▶ _Action item_:
Would you give again, exactly, the lines running from the line with "Search the Database (472, 35)" to the end of the data below, both included?

··· Material for this exercise

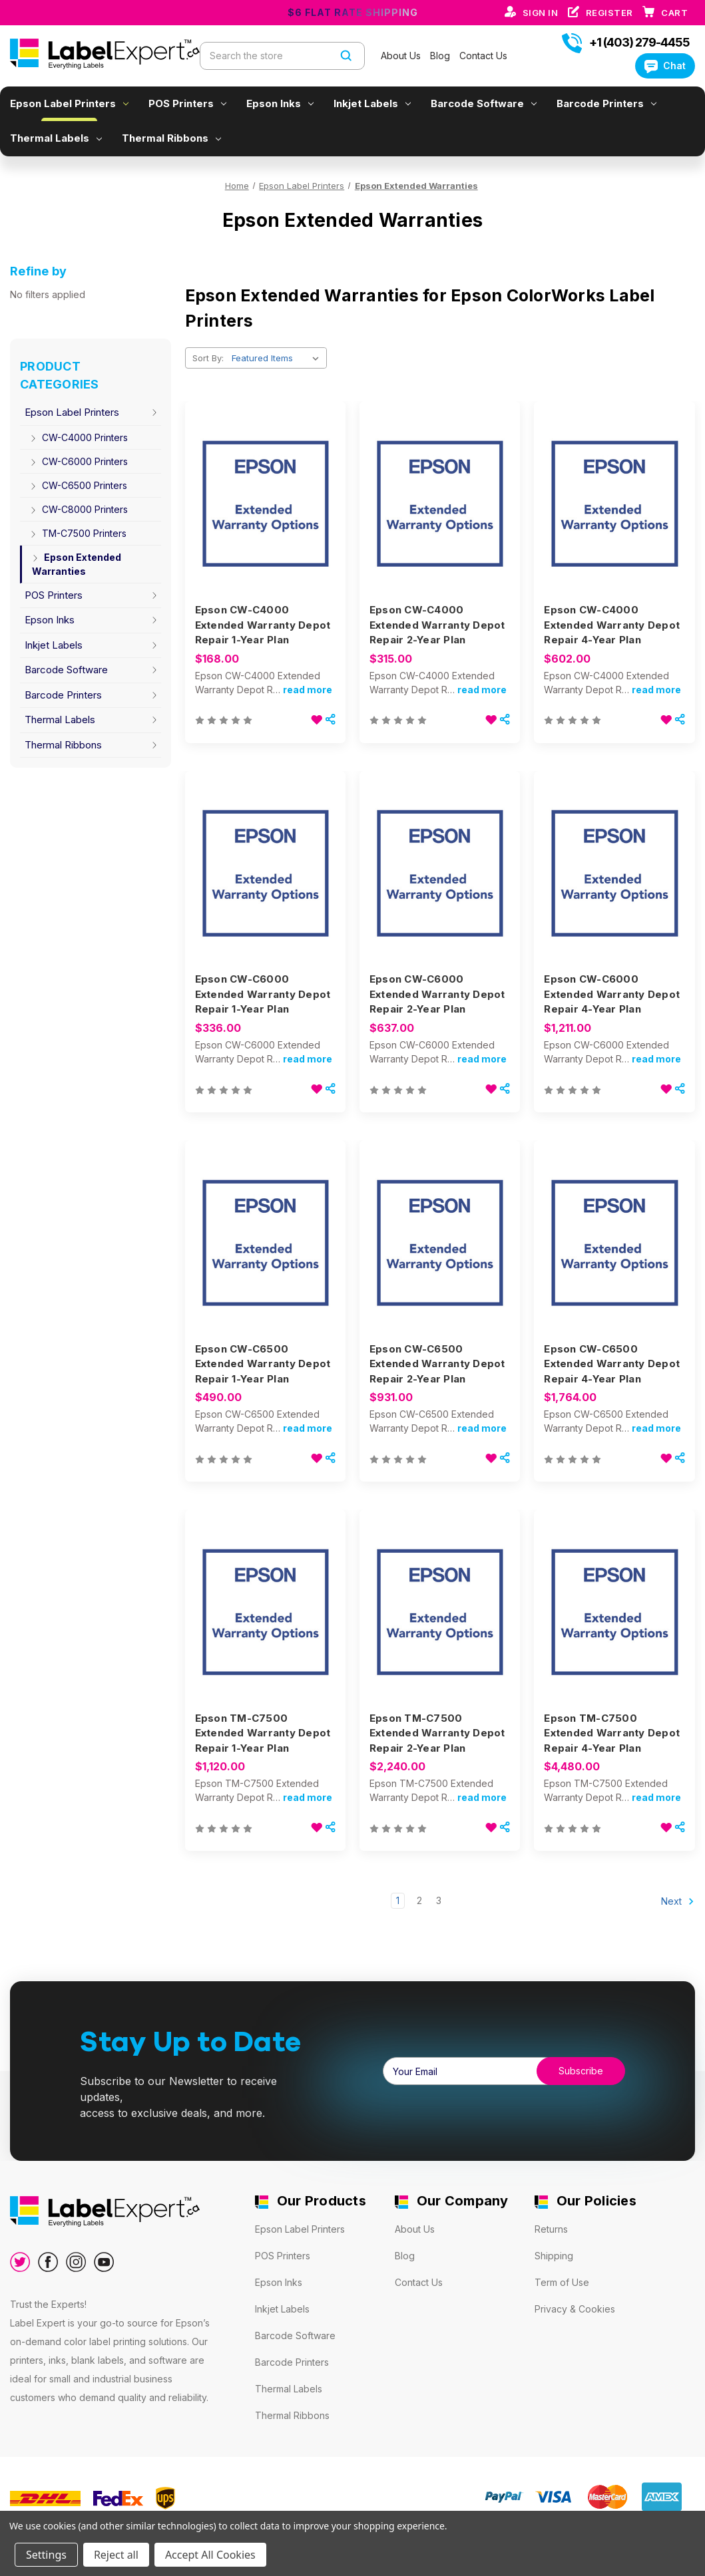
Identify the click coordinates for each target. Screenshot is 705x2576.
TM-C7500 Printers (77, 533)
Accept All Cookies (210, 2554)
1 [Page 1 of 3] (397, 1900)
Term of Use (562, 2282)
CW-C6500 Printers (77, 485)
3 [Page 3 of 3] (438, 1900)
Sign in (542, 12)
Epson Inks (280, 103)
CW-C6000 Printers (78, 461)
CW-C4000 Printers (78, 437)
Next (677, 1901)
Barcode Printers (606, 103)
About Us (402, 55)
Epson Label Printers (69, 103)
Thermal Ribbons (171, 138)
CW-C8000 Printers (78, 509)
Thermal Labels (56, 138)
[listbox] (278, 358)
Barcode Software (484, 103)
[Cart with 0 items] (674, 12)
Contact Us (483, 55)
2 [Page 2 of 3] (419, 1900)
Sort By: (208, 358)
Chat (665, 65)
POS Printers (187, 103)
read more (307, 689)
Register (611, 12)
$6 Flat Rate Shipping (353, 12)
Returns (551, 2229)
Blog (441, 55)
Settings (46, 2554)
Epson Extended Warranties (75, 564)
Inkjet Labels (372, 103)
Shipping (554, 2255)
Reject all (116, 2554)
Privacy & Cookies (575, 2309)
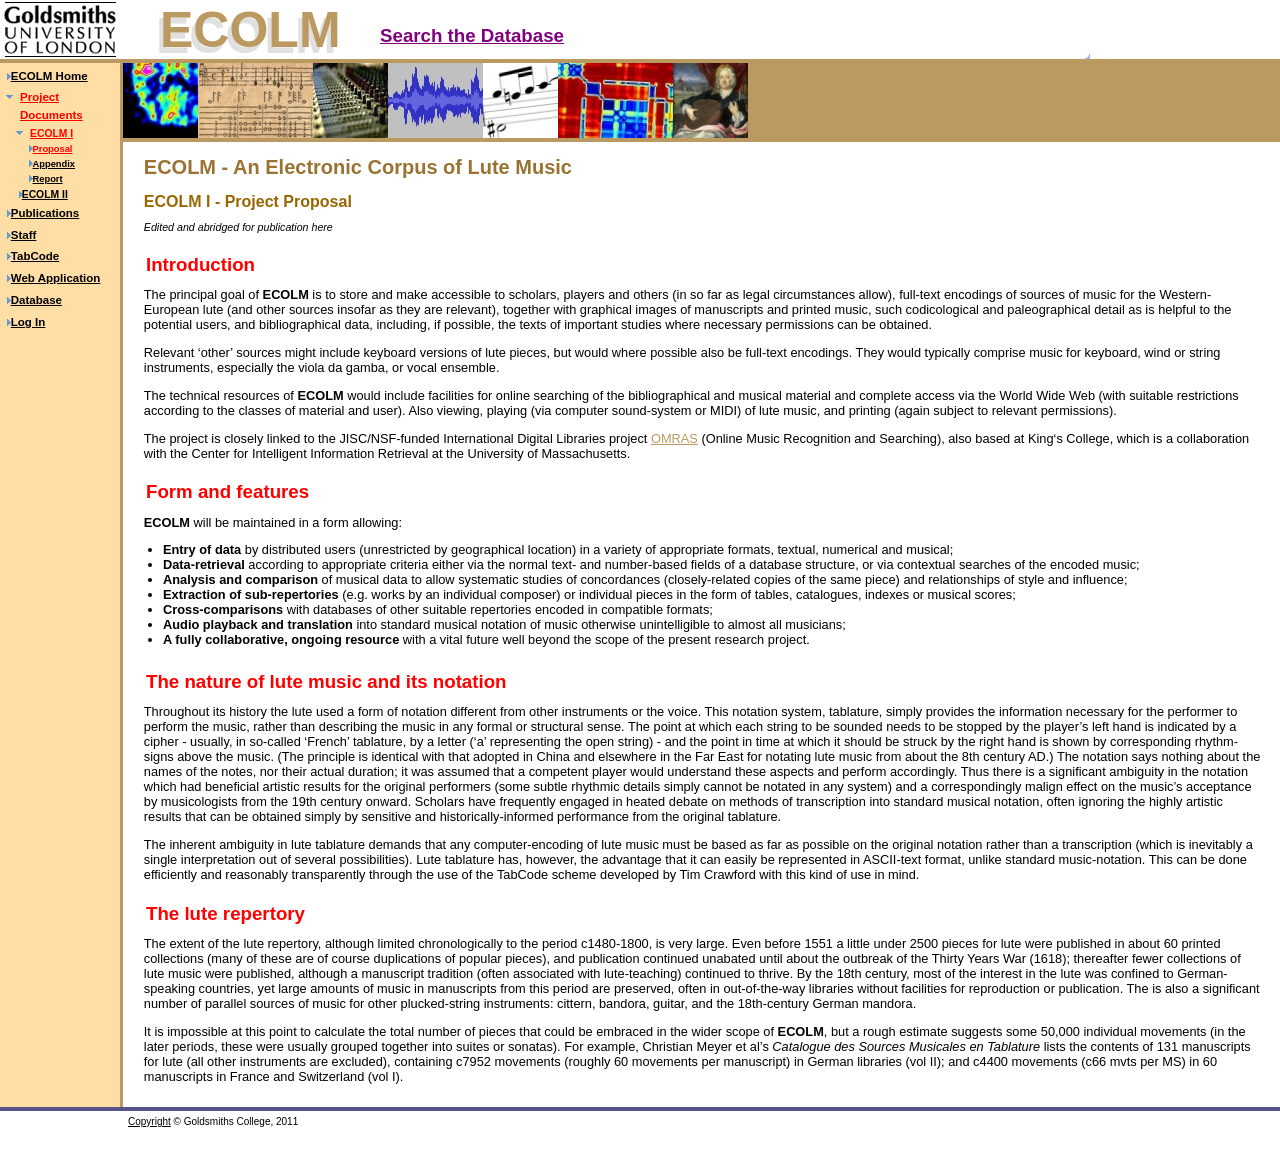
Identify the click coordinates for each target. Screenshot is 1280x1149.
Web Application (56, 278)
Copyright (149, 1121)
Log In (28, 322)
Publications (45, 213)
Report (48, 179)
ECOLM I (51, 133)
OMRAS (674, 438)
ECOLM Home (49, 76)
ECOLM (250, 30)
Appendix (54, 164)
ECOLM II (45, 194)
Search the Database (472, 35)
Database (36, 300)
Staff (24, 235)
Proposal (53, 149)
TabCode (35, 256)
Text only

······

▶ _Expected output_:
Search the Database (472, 35)
Database (36, 300)
Staff (24, 235)
Proposal (53, 149)
TabCode (35, 256)
Text only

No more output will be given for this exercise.